Frente a frente, violinos agudos, agressivos e estridentes,

contrapõem-se a violas serenas, em comportado pizzicato.

Flautas e flautins saltitantes ensaiam ciranda com oboés

sorridentes.

Severos tímpanos agitam-se, ao ressoar do par de pratos,

acompanhados de perto por sinceros, comportados clarinetes

que, em total sintonia, embalam a melodia, na mais perfeita

harmonia.

Rodopia, envolta em rapsódia, a leve e graciosa harpa.

Alegres acordem fazem o fagueiro fagote ficar todo contente.

A trompa, com toda sua pompa, tira da bolsa sapatilhas de ponta.

E, quem diria, desmancha a ‘carranca’, até o trombone

imponente.

Sombrios e ferozes, violoncelos impõem-se em crescente.

Em claves de sol… de dó ou de fá, notas finalmente soltam os cabelos.

A explosiva família percussão faz questão de se fazer presente.

Compassos se entrelaçam, como imaginou Liszt, ao descrevê-los.

Num longo acorde final, a orquestra em uníssono se agiganta

Depois, igualmente, de repente se aquieta.

Acabou-se a música: aplausos, senhores!!! Ruidosa, a plateia se

levanta;

apagam-se as luzes… silêncio… fim de festa!!!

Fim de festa! Apagam-se as luzes… porque a Maestrina partiu!

E aqui, ficamos nós, instrumentos à espera de afinação, de ensaio…

A todo o momento, na Grande Estação da vida, há aqueles que chegam.
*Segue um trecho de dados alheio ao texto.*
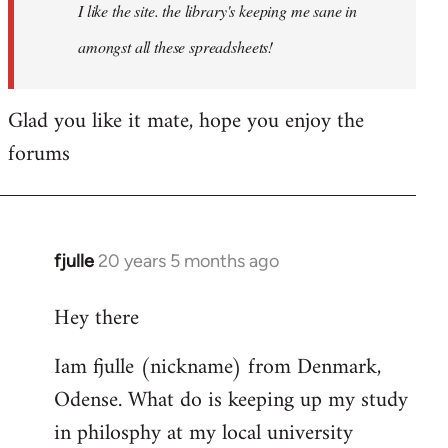
I like the site. the library's keeping me sane in
amongst all these spreadsheets!
Glad you like it mate, hope you enjoy the
forums
fjulle
20 years 5 months ago
In
reply
Hey there
to
Welcome
Iam fjulle (nickname) from Denmark,
by
Odense. What do is keeping up my study
libcom.org
in philosphy at my local university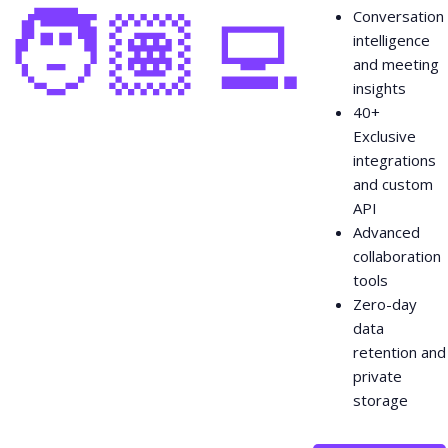
🧑🏽‍💻
Conversation
intelligence
and meeting
insights
40+
Exclusive
integrations
and custom
API
Advanced
collaboration
tools
Zero-day
data
retention and
private
storage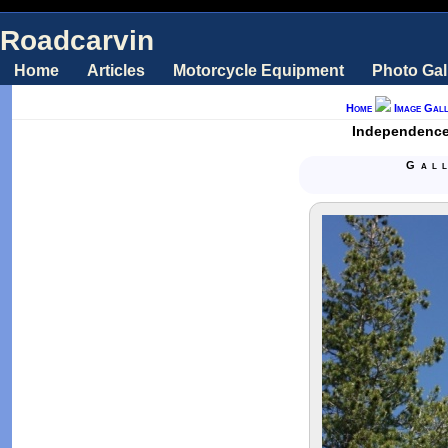
Roadcarvin
Home
Articles
Motorcycle Equipment
Photo Gal
Home
Image Gall
Independence 
Gal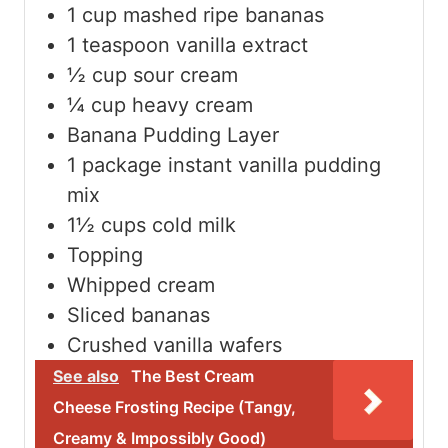
1
cup
mashed ripe bananas
1
teaspoon
vanilla extract
½
cup
sour cream
¼
cup
heavy cream
Banana Pudding Layer
1
package instant vanilla pudding
mix
1½
cups
cold milk
Topping
Whipped cream
Sliced bananas
Crushed vanilla wafers
See also
The Best Cream
Cheese Frosting Recipe (Tangy,
Creamy & Impossibly Good)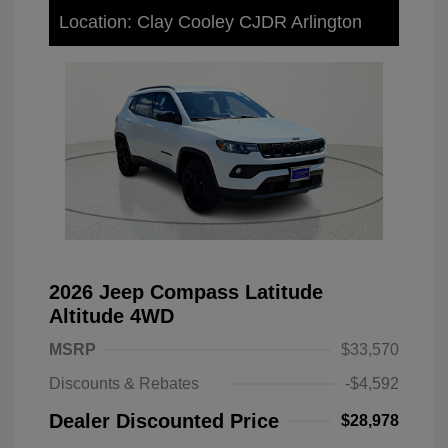
Location: Clay Cooley CJDR Arlington
2026 Jeep Compass Latitude
Altitude 4WD
MSRP
$33,570
Discounts & Rebates
-$4,592
Dealer Discounted Price
$28,978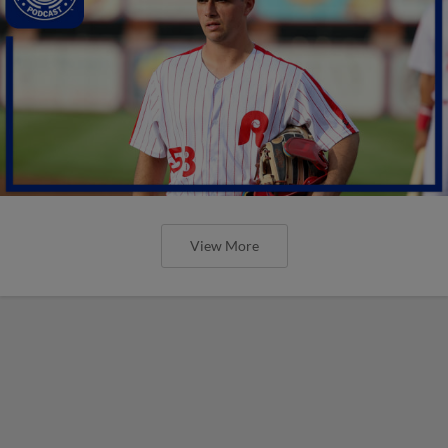
View More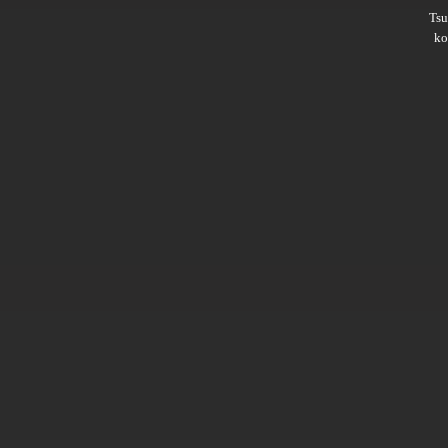
Ts
ko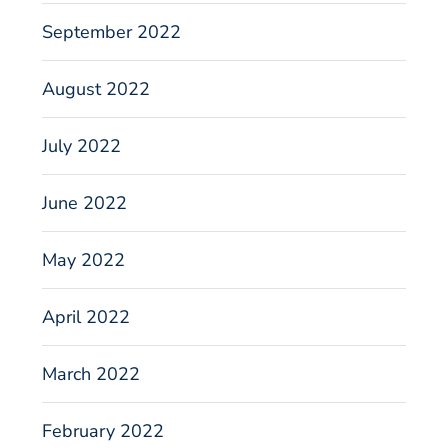
September 2022
August 2022
July 2022
June 2022
May 2022
April 2022
March 2022
February 2022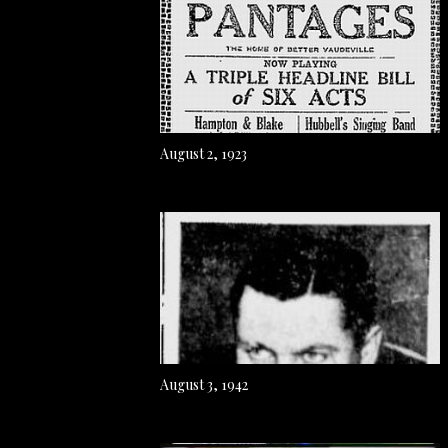
August 2, 1923
August 3, 1942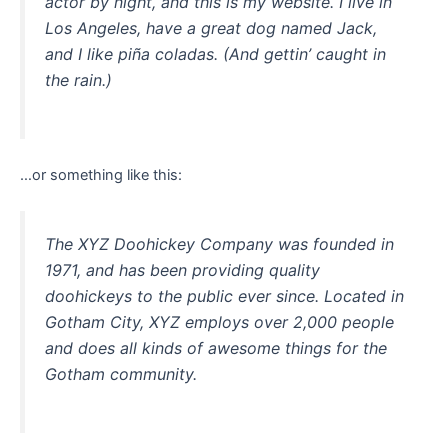
actor by night, and this is my website. I live in
Los Angeles, have a great dog named Jack,
and I like piña coladas. (And gettin’ caught in
the rain.)
…or something like this:
The XYZ Doohickey Company was founded in
1971, and has been providing quality
doohickeys to the public ever since. Located in
Gotham City, XYZ employs over 2,000 people
and does all kinds of awesome things for the
Gotham community.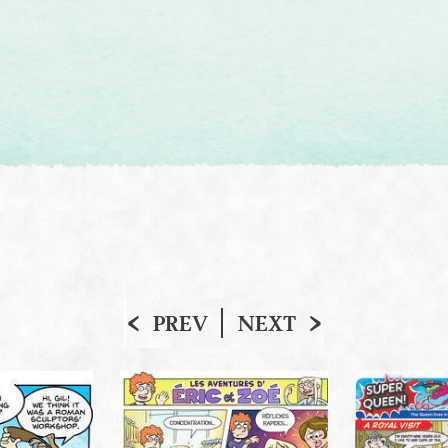
PREV
NEXT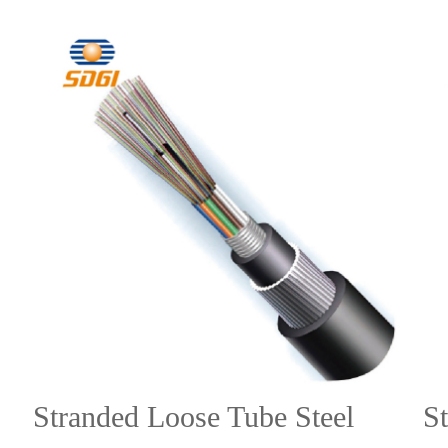
Stranded Loose Tube Steel
S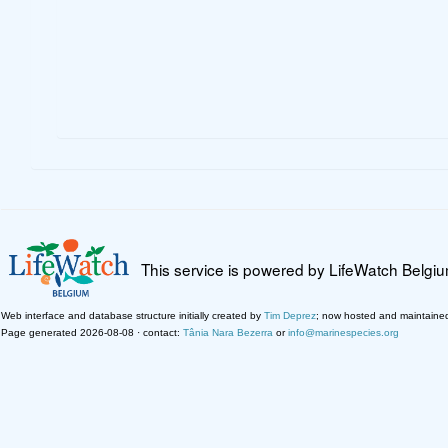
This service is powered by LifeWatch Belgi
Web interface and database structure initially created by
Tim Deprez
; now hosted and maintaine
Page generated 2026-08-08 · contact:
Tânia Nara Bezerra
or
info@marinespecies.org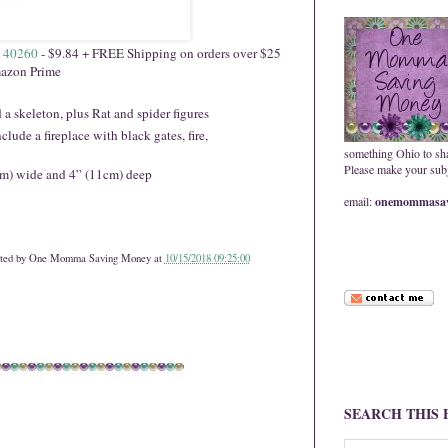
 40260
- $9.84 + FREE Shipping on orders over $25
azon Prime
 a skeleton, plus Rat and spider figures
lude a fireplace with black gates, fire,
something Ohio to sh
Please make your subje
cm) wide and 4” (11cm) deep
email:
onemommasav
ted by
One Momma Saving Money
at
10/15/2018 09:25:00
SEARCH THIS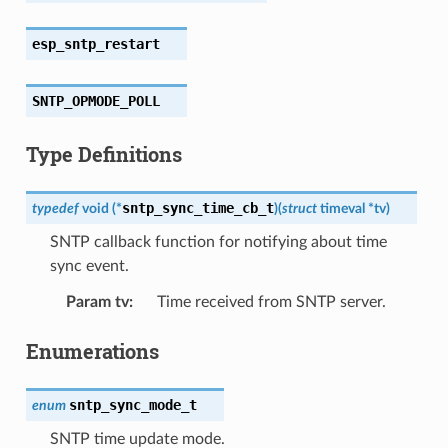
esp_sntp_restart
SNTP_OPMODE_POLL
Type Definitions
sntp_sync_time_cb_t
typedef
void
(
*
)
(
struct
timeval
*
tv
)
SNTP callback function for notifying about time
sync event.
Param tv
:
Time received from SNTP server.
Enumerations
sntp_sync_mode_t
enum
SNTP time update mode.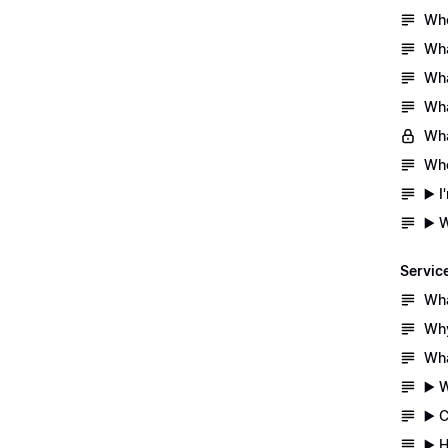
Whe
Wha
Wha
Wha
Wha
Whe
▶️ 
▶️ 
Servic
Wha
Why
Wha
▶️ 
▶️ 
▶️ 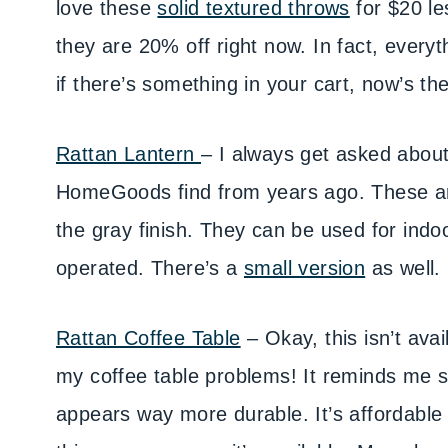
love these
solid textured throws
for $20 le
they are 20% off right now. In fact, everyt
if there’s something in your cart, now’s th
Rattan Lantern
– I always get asked abou
HomeGoods find from years ago. These are 
the gray finish. They can be used for indoo
operated. There’s a
small version
as well.
Rattan Coffee Table
– Okay, this isn’t avai
my coffee table problems! It reminds me s
appears way more durable. It’s affordable a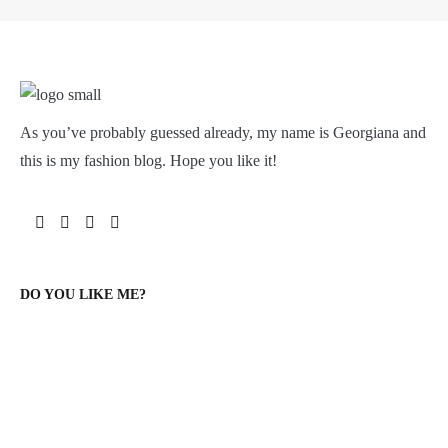
As you’ve probably guessed already, my name is Georgiana and
this is my fashion blog. Hope you like it!
DO YOU LIKE ME?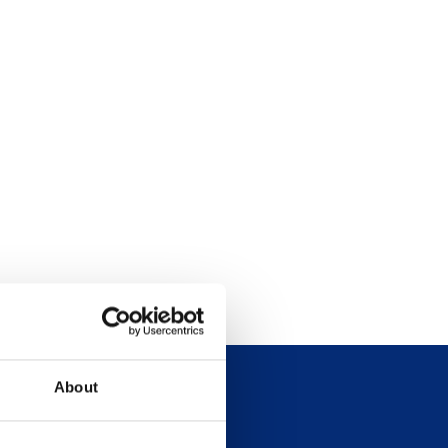
About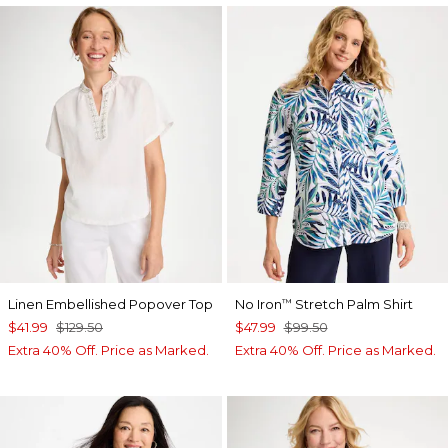
Linen Embellished Popover Top
No Iron
Stretch Palm Shirt
™
$41.99
$129.50
$47.99
$99.50
Extra 40% Off. Price as Marked.
Extra 40% Off. Price as Marked.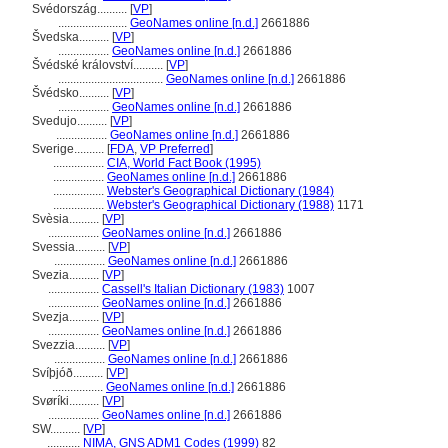
Svédország..........
[
VP
]
.......................
GeoNames online [n.d.]
2661886
vedska..........
[
VP
]
.................
GeoNames online [n.d.]
2661886
védské království..........
[
VP
]
...................................
GeoNames online [n.d.]
2661886
védsko..........
[
VP
]
.................
GeoNames online [n.d.]
2661886
Svedujo..........
[
VP
]
.................
GeoNames online [n.d.]
2661886
Sverige..........
[
FDA
,
VP Preferred
]
.................
CIA, World Fact Book (1995)
.................
GeoNames online [n.d.]
2661886
.................
Webster's Geographical Dictionary (1984)
.................
Webster's Geographical Dictionary (1988)
1171
Svèsia..........
[
VP
]
.................
GeoNames online [n.d.]
2661886
Svessia..........
[
VP
]
.................
GeoNames online [n.d.]
2661886
Svezia..........
[
VP
]
.................
Cassell's Italian Dictionary (1983)
1007
.................
GeoNames online [n.d.]
2661886
Svezja..........
[
VP
]
.................
GeoNames online [n.d.]
2661886
Svezzia..........
[
VP
]
.................
GeoNames online [n.d.]
2661886
Svíþjóð..........
[
VP
]
.................
GeoNames online [n.d.]
2661886
Svøríki..........
[
VP
]
.................
GeoNames online [n.d.]
2661886
SW..........
[
VP
]
...........
NIMA, GNS ADM1 Codes (1999)
82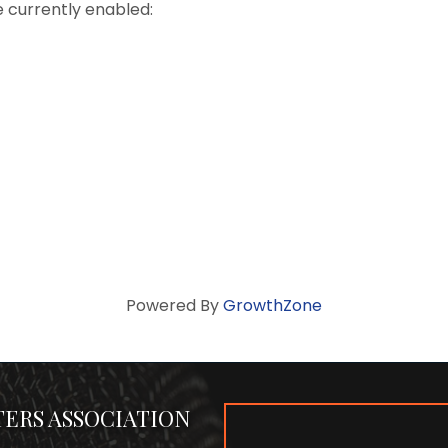
e currently enabled:
Powered By
GrowthZone
ERS ASSOCIATION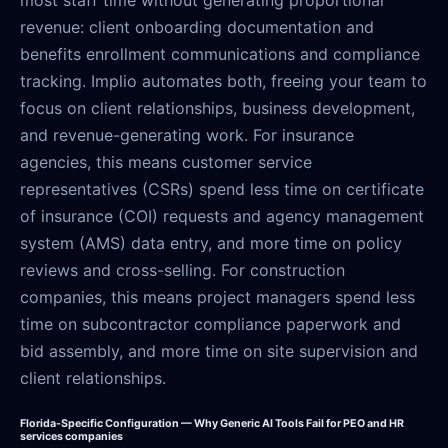
revenue: client onboarding documentation and
benefits enrollment communications and compliance
tracking. Implio automates both, freeing your team to
focus on client relationships, business development,
and revenue-generating work. For insurance
agencies, this means customer service
representatives (CSRs) spend less time on certificate
of insurance (COI) requests and agency management
system (AMS) data entry, and more time on policy
reviews and cross-selling. For construction
companies, this means project managers spend less
time on subcontractor compliance paperwork and
bid assembly, and more time on site supervision and
client relationships.
Florida-Specific Configuration — Why Generic AI Tools Fail for PEO and HR
services companies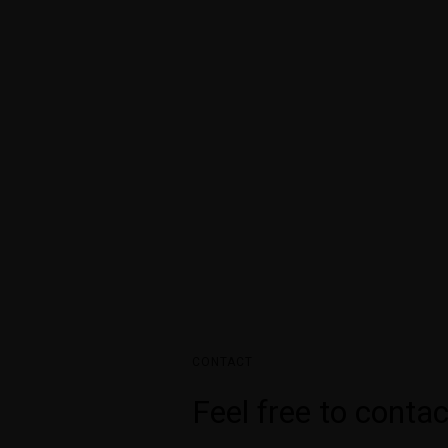
2A Continental Arc
Residential Project
Lorem ipsum dolor sit amet, con
adipisci? Consequuntur aspern
non nisi reiciendis eligendi!
doloribus.
CONTACT
Feel free to contac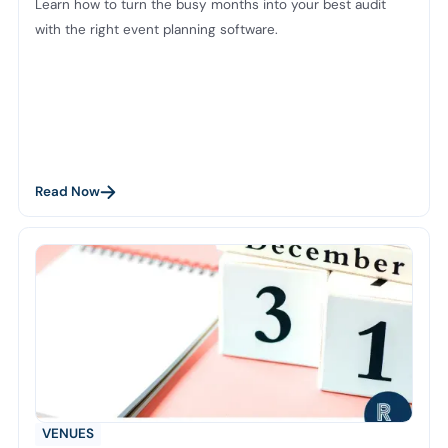
Learn how to turn the busy months into your best audit
with the right event planning software.
Read Now
VENUES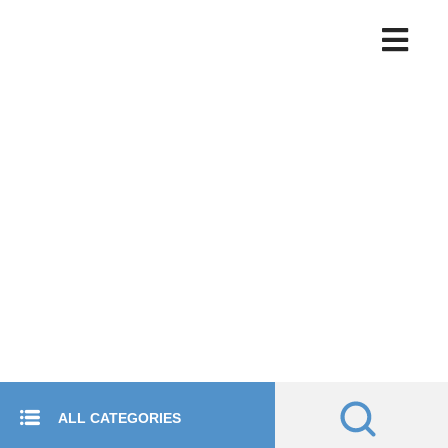
ALL CATEGORIES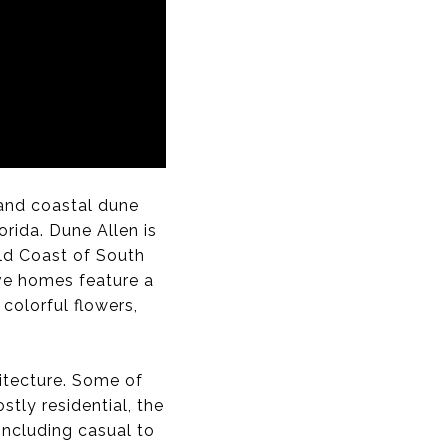
, and coastal dune
orida. Dune Allen is
ld Coast of South
ive homes feature a
colorful flowers,
itecture. Some of
tly residential, the
including casual to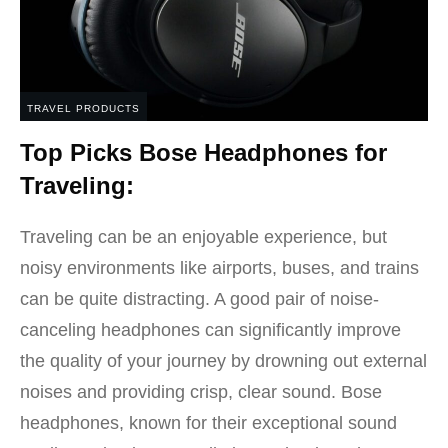
TRAVEL PRODUCTS
Top Picks Bose Headphones for
Traveling:
Traveling can be an enjoyable experience, but
noisy environments like airports, buses, and trains
can be quite distracting. A good pair of noise-
canceling headphones can significantly improve
the quality of your journey by drowning out external
noises and providing crisp, clear sound. Bose
headphones, known for their exceptional sound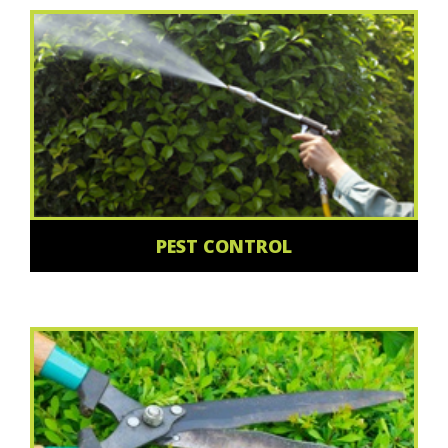
PEST CONTROL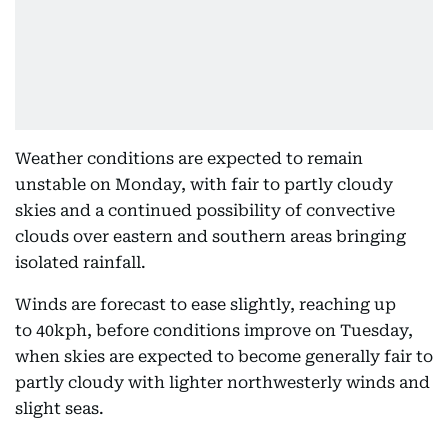
Weather conditions are expected to remain
unstable on Monday, with fair to partly cloudy
skies and a continued possibility of convective
clouds over eastern and southern areas bringing
isolated rainfall.
Winds are forecast to ease slightly, reaching up
to 40kph, before conditions improve on Tuesday,
when skies are expected to become generally fair to
partly cloudy with lighter northwesterly winds and
slight seas.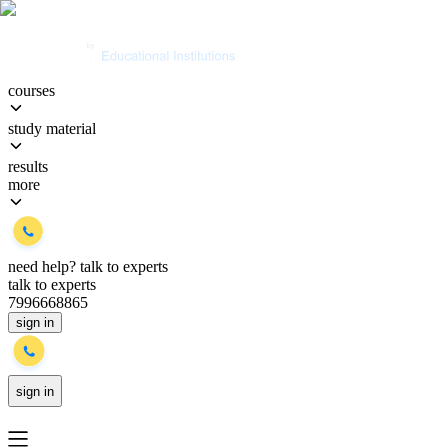
courses
study material
results
more
need help?
talk to experts
talk to experts
7996668865
sign in
sign in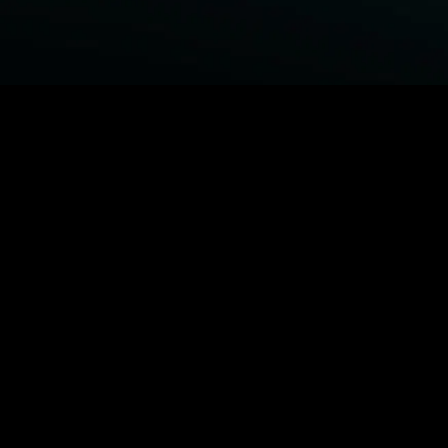
BROWSE STARZ
Power Book III: Raising Kanan
Fightland
Power
Power Book IV: Force
MORE ORIGINALS...
Queenpins
The Housemaid
Shelter
1992
MORE MOVIES...
Power Book III: Raising Kanan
E há aqueles que partem.

Seja muito bem-vindo entre nós, pequeno e gracioso Dudu!

Seja muito bem-vinda, Poetisa-Guerreira Lia… entre os Imortais da eternidade!

* Aldebarã: palavra mística, feita de muitas outras, querendo dizer, em antigas línguas secretas: a Nova Esperança, a Alegria Amiga, o Esquecimento das Mágoas, a Alegria da Noite.